Posted by Raul Barral Tamayo en Martes, 11 de febrero, 2014


Título original: Below stairs.
© Margaret Powell y Leigh Crutchley, 1968.
© de la traducción: Elena Bernardo Gil
Editorial: Alba Editorial.

En la primera casa en que entró a trabajar como pinche de cocina, a los quince años, Margaret Powell se quedó atónita cuando le dijeron que, entre sus tareas, figuraba la de planchar los cordones de los zapatos. La señora de la casa le prohibió, además, entregarle en mano cualquier cosa: siempre tenía que ser “en bandeja de plata”.

Era la Inglaterra de los años 20, y en ella una chica empleada en el servicio doméstico tenía que mentir a los chicos si quería encontrar novio: ellos las llamaban “esclavas”.

En el piso de abajo son las memorias de una mujer sedienta de educación que no comprende que, cuando pedía un libro de la biblioteca de sus señores, éstos la miraran incrédulos y espantados. Con el tiempo, aprendió por su cuenta y en 1968 publicó este libro, que ha sido la fuente reconocida de inspiración de series como Arriba y abajo y Downton Abbey, pero mucho más incisiva e intencionada que ellas.

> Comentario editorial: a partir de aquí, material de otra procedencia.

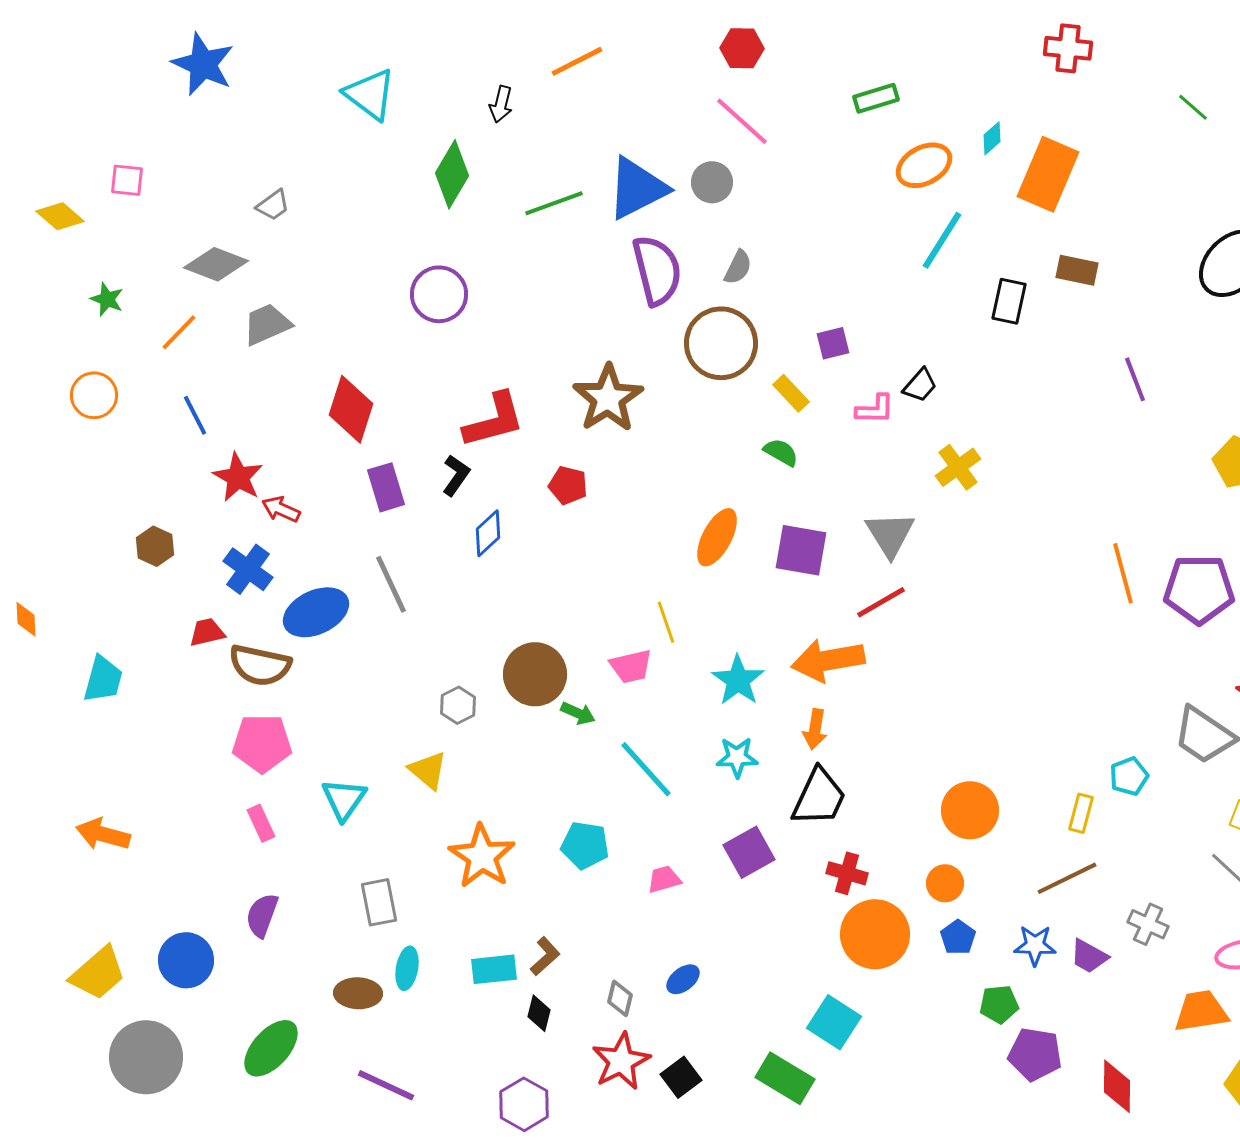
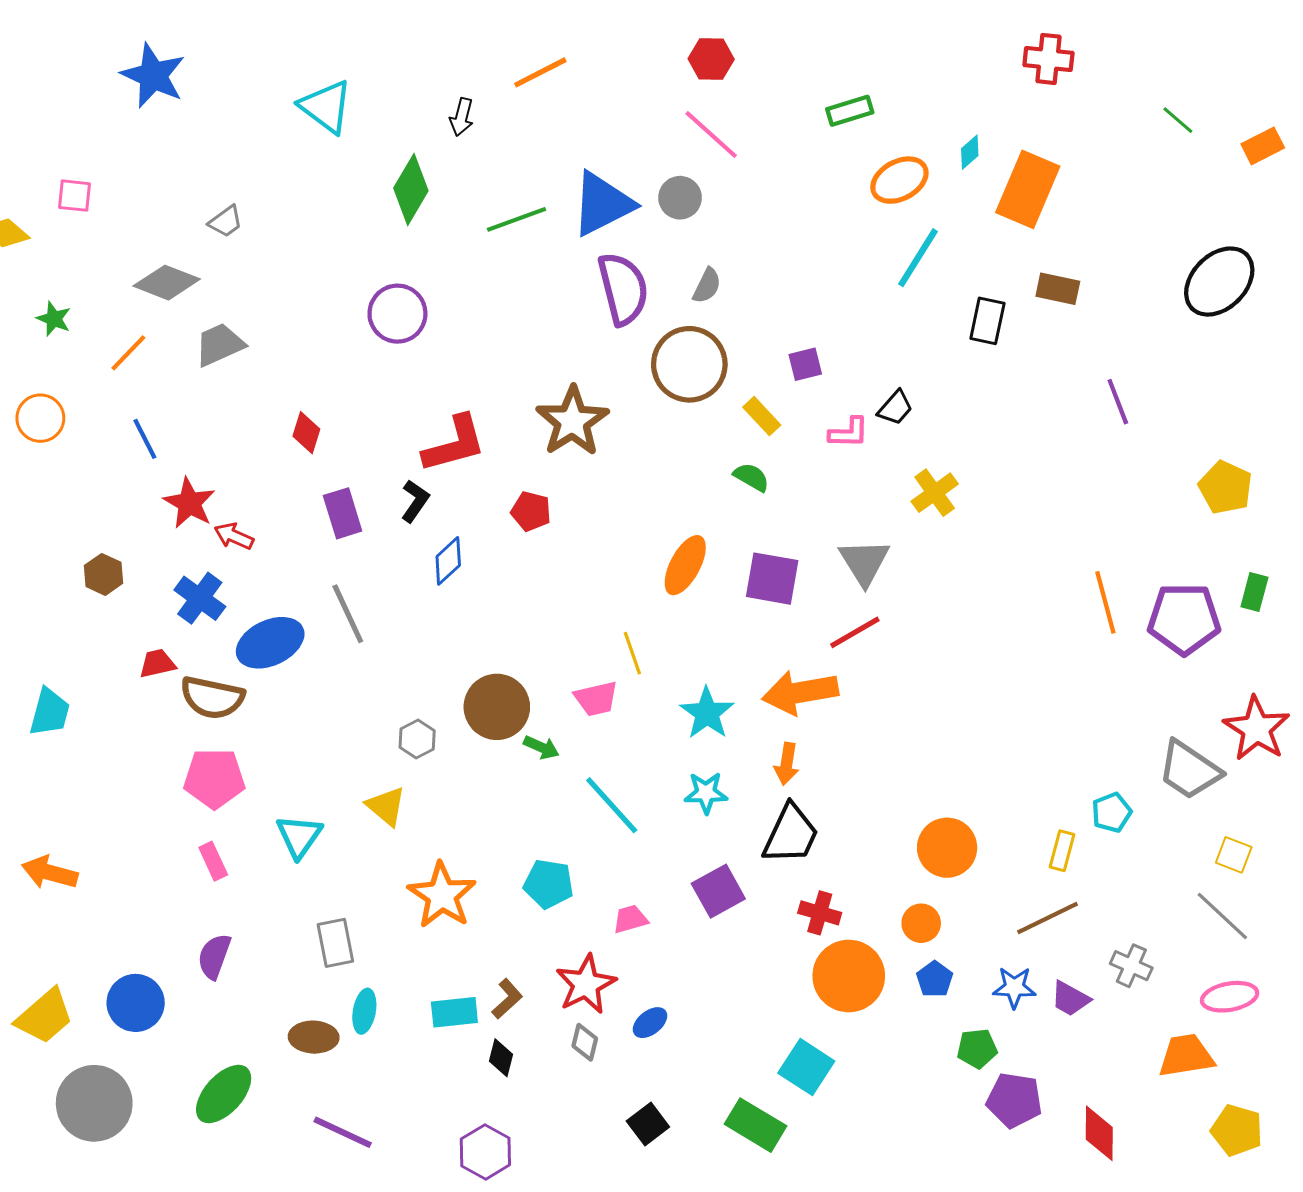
red diamond: (351, 409) -> (306, 433), size x0.6
red star: (621, 1061) -> (586, 984), moved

En el sótano, a “ellos” (como llamaban a los señores), se les hacía “una especie de psiconálisis de cocina, sin cabida para Freud. Creo que nosotros sabíamos de la vida sexual ajena mucho más de lo que él llegó a saber nunca”.

Penetrante en su observación de las relaciones entre clases, libre y deslenguada en la expresión de sus deseos, Margaret Powell nos cuenta qué significaba para los de abajo preparar las cenas de seis platos de los de arriba. Un documento excepcional.

Margaret Powell nació en Hove, cerca de Brighton, en 1907. Su padre era pintor y su madre limpiaba casas. Dejó el colegio a los trece años, pese a haber obtenido una beca, para ponerse a trabajar. A los quince encontró un puesto de pinche de cocina en una casa y, poco a poco, fue ascendiendo hasta llegar a cocinera en Londres. Toda la vida quiso ser maestra y dejar de servir, cosa que consiguió temporalmente al casarse; pero con la Segunda Guerra Mundial los apuros económicos la obligaron a contratarse por horas. Ya mayor, aprobó los exámenes de secundaria y de acceso a la universidad. El primer volumen de sus memorias, En el piso de abajo, se publicó en 1968. El éxito fue inmediato, y su fama se consolidó con la publicación de otros libros: Climbing the Stairs (1969), The Treasure Upstairs (1970) y The Margaret Powell Cookery Book (1970). También fue la coautora de tres novelas, todas ellas vinculadas con la serie televisiva Beryl’s Lot (1973-1977), que se basaba en su propia vida. Murió en 1984.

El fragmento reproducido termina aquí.